[r] Convert column classes in data.table

I have a problem using data.table: How do I convert column classes? Here is a simple example: With data.frame I don't have a problem converting it, with data.table I just don't know how:

df <- data.frame(ID=c(rep("A", 5), rep("B",5)), Quarter=c(1:5, 1:5), value=rnorm(10))
#One way: http://stackoverflow.com/questions/2851015/r-convert-data-frame-columns-from-factors-to-characters
df <- data.frame(lapply(df, as.character), stringsAsFactors=FALSE)
#Another way
df[, "value"] <- as.numeric(df[, "value"])

library(data.table)
dt <- data.table(ID=c(rep("A", 5), rep("B",5)), Quarter=c(1:5, 1:5), value=rnorm(10))
dt <- data.table(lapply(dt, as.character), stringsAsFactors=FALSE) 
#Error in rep("", ncol(xi)) : invalid 'times' argument
#Produces error, does data.table not have the option stringsAsFactors?
dt[, "ID", with=FALSE] <- as.character(dt[, "ID", with=FALSE]) 
#Produces error: Error in `[<-.data.table`(`*tmp*`, , "ID", with = FALSE, value = "c(1, 1, 1, 1, 1, 2, 2, 2, 2, 2)") : 
#unused argument(s) (with = FALSE)

Do I miss something obvious here?

Update due to Matthew's post: I used an older version before, but even after updating to 1.6.6 (the version I use now) I still get an error.
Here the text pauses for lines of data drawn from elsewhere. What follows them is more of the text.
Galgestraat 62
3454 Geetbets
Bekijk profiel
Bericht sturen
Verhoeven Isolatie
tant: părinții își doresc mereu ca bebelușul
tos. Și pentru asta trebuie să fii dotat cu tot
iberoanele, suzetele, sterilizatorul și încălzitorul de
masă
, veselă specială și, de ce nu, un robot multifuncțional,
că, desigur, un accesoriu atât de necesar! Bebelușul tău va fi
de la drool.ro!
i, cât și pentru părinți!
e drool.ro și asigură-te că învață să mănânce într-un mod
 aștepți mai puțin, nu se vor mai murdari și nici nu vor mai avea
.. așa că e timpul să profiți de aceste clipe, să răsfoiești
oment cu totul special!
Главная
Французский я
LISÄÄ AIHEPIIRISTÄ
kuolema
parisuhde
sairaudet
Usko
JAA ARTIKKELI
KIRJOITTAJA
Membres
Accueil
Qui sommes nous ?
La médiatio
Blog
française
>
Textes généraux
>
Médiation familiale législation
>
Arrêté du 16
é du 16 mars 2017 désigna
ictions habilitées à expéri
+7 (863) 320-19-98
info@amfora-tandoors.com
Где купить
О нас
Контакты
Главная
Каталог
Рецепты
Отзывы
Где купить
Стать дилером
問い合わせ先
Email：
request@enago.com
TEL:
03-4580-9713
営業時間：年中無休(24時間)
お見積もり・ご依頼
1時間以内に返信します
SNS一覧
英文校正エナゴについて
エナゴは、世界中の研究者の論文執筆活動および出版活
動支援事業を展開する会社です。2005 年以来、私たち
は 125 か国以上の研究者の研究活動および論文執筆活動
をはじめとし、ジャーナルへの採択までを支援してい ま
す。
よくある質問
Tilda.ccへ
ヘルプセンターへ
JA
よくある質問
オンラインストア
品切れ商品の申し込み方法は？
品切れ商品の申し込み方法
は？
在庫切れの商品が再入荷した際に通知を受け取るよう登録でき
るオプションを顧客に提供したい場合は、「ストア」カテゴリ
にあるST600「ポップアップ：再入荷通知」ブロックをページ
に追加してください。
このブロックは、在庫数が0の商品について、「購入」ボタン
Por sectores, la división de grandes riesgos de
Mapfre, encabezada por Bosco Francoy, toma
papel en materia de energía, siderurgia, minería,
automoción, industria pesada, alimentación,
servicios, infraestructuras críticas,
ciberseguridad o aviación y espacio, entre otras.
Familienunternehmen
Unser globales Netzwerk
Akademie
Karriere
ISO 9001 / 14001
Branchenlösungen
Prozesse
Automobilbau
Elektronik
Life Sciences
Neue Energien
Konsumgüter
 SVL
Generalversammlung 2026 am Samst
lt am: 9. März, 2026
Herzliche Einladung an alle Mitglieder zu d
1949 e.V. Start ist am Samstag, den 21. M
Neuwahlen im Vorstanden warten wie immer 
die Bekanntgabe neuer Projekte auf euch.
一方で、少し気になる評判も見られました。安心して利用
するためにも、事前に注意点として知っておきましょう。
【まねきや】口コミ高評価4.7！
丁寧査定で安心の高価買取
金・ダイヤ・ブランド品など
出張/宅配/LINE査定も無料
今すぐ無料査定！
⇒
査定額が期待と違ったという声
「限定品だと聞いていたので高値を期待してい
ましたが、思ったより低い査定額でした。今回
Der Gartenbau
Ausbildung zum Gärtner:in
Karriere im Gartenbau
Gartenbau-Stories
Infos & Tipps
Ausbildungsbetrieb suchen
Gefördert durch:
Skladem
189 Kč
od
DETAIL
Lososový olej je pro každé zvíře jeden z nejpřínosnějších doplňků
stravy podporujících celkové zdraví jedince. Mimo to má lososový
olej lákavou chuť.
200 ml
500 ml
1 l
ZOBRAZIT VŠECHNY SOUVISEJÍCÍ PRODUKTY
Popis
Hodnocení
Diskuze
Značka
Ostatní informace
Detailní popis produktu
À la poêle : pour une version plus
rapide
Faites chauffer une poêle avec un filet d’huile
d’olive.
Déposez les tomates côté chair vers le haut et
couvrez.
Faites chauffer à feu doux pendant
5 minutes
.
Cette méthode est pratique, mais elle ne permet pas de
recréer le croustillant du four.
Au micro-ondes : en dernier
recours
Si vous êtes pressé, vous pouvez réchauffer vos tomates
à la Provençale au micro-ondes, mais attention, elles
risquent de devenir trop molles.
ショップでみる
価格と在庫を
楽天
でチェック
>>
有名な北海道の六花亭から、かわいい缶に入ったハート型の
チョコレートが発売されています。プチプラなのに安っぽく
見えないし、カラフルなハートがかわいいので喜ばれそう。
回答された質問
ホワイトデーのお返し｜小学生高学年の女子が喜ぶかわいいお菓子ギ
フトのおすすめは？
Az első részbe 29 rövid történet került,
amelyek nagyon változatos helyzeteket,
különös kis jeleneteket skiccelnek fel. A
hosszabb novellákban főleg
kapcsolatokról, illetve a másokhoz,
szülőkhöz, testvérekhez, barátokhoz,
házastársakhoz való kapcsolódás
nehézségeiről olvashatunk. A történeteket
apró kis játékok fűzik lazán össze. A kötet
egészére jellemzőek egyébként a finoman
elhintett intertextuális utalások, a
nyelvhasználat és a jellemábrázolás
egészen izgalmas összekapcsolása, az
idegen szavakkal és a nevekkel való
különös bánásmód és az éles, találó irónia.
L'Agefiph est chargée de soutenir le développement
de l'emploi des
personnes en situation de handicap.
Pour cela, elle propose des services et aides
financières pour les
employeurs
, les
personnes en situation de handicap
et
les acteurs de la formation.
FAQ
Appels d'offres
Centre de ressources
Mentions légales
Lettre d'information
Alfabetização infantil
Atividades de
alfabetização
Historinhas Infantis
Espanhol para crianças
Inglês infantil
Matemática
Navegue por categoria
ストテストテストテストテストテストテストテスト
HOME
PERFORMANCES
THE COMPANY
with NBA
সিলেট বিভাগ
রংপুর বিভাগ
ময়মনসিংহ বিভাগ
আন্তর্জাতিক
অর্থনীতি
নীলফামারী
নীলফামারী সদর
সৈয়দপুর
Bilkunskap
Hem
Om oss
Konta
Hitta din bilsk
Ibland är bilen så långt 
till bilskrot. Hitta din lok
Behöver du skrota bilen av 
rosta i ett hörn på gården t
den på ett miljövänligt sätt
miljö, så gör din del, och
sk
Update 2: Let's say I want to convert every column of class "factor" to a "character" column, but don't know in advance which column is of which class. With a data.frame, I can do the following:

classes <- as.character(sapply(df, class))
colClasses <- which(classes=="factor")
df[, colClasses] <- sapply(df[, colClasses], as.character)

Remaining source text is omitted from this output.